Entire Source to Clipboard

The user may copy the entire source text to the Windows Clipboard.

Cut

The user may cut text the text selected in the active segment edit box. The function can also be launched with the keyboard shortcut Ctrl+X.

Paste

The user may paste text into the active segment edit box. The function can also be launched with the keyboard shortcut Ctrl+V.

Paste Without Formatting

The user may paste text into the active segment edit box without formatting. The function can also be launched with the keyboard shortcut Ctrl+Shift+V.

Bold

The user may bold any text selected in the active segment edit box. The function can also be launched with the keyboard shortcut Ctrl+B.

Italic

The user may italicize any text selected in the active segment edit box. The function can also be launched with the keyboard shortcut Ctrl+I.

Underline

The user may underline any text selected in the active segment edit box. The function can also be launched with the keyboard shortcut Ctrl+U.

Strikethrough

The user may strike through any text selected in the active segment edit box. The function can also be launched with the keyboard shortcut Ctrl+-.

Highlight

The user may highlight any text selected in the active segment edit box with the previously selected colour. The function can also be launched with the keyboard shortcut Ctrl+H.

Select All

The user may select all the text in the currently active segment edit box. The function can also be launched with the keyboard shortcut Ctrl+A.

Deselect All

The user may deselect all the text in the currently active segment edit box.

Unpaint All Segments

The user may remove all highlighting from all the segments in the entire project.

Return to Top

Outputs

Add Output

The user may add a new column of text (e.g. the raw output from an MT engine) to the Raw Output Evaluator project file.

Rename Output

The user may rename a column of text in the Raw Output Evaluator project file.

Delete Output

The user may remove a column of text from the Raw Output Evaluator project file.

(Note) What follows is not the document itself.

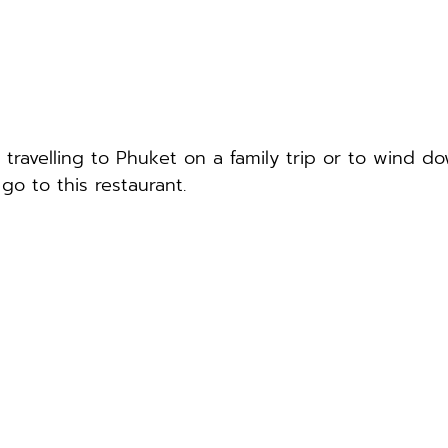
 travelling to Phuket on a family trip or to wind d
 go to this restaurant.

Mark Output Segments Identical to

Mark Output

The user may mark all the segments in common between two outputs with a previously selected font colour. The colour is selected in the program options Edit>Options.

Unmark Identical Output Segments

Unmark Output

The user may unmark all the segments in common between two outputs. The font colour returns to normal.

Randomize/Unrandomize Outputs

Randomize Output

The user may randomize the target outputs so that evaluators are not able to identify the MT engines used. Take careful note of the Randomization Key. It is not automatically saved anywhere. Without it, it is not possible to unrandomize the file and calculate total scores. If you try to unrandomize the file using the wrong key, you will get no error message and the file will apparently have been unrandomized. It will however not have been unrandomized correctly and the file will no longer be unrandomizable.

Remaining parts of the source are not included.